I am sure that Kevin was up there watching us today and laughing his butt off at these middle-aged old farts running around the jungle at last light trying to find the field he died in. How do I know? Because as we stood there in the now tranquil jungle, looking over the horizon to the south, we were treated to a spectacular view of a lightning storm far off in the distance. He may be laughing but I took this as a sign that Kevin was acknowledging our effort. And there, on that hill, I said good-bye. Something I ever had an opportunity to do before he left us.

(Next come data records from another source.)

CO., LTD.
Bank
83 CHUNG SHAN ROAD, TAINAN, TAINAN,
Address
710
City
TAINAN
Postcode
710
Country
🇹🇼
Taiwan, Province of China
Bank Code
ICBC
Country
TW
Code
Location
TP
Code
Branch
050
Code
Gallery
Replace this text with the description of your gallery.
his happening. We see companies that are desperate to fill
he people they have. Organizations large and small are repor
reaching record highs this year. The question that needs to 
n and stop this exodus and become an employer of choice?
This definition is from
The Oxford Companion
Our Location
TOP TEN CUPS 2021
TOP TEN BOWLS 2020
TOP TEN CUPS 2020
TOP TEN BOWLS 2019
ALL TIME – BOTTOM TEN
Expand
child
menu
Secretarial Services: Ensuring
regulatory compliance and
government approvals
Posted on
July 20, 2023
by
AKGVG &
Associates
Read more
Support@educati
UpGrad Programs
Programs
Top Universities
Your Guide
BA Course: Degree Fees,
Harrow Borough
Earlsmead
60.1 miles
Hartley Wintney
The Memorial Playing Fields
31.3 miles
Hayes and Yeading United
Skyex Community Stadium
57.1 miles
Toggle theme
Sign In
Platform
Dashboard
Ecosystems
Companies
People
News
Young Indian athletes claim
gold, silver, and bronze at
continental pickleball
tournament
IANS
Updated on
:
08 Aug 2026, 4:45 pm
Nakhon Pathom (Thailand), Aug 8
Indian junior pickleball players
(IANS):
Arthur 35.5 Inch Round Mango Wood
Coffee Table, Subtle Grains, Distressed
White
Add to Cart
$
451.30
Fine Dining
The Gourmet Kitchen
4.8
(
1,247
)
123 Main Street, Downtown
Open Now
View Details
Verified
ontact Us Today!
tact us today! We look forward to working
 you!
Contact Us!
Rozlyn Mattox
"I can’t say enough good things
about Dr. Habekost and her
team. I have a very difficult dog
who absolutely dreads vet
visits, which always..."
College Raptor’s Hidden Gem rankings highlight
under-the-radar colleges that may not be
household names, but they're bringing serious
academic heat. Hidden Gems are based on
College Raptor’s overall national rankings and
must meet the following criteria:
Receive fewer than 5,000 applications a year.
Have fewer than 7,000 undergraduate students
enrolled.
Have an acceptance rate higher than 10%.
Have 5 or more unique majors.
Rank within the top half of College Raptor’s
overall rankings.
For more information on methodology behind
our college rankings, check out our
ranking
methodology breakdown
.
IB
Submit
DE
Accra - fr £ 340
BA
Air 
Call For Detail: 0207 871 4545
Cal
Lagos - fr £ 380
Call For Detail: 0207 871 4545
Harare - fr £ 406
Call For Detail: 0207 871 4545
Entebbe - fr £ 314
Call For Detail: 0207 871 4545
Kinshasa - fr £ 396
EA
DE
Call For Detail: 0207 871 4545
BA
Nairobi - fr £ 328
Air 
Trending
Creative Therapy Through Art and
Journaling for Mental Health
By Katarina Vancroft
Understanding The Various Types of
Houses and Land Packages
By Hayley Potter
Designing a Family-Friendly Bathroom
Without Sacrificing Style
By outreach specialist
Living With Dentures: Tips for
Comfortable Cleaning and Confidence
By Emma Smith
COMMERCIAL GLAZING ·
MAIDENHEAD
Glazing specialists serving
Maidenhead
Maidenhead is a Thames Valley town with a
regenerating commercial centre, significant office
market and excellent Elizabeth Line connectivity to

We remounted the scooters and headed back to the busses. When we arrived the rest of the guys were surrounded by children, smiling, laughing, friendly, unpretenscious and happy! They had smiles that lit up the world. We stayed and played with them for several minutes as their parents stood by and smiled and bowed at us. Saying good-bye to our new little friends we made our way back to Dong Xoai. Driving past the houses I couldn't help but notice the meager life these people live. The living rooms were almost identical; furniture bare save for a single hutch with a TV on it and as we drove slowly by they ate their dinners on the floor of this room watching TV and the thing that struck me most was how happy they appear. And then I couldn't help but wonder how many of these families were, in some way, affected by my presence in their country 35 years ago? I am not sure I want to know the answer to my own question?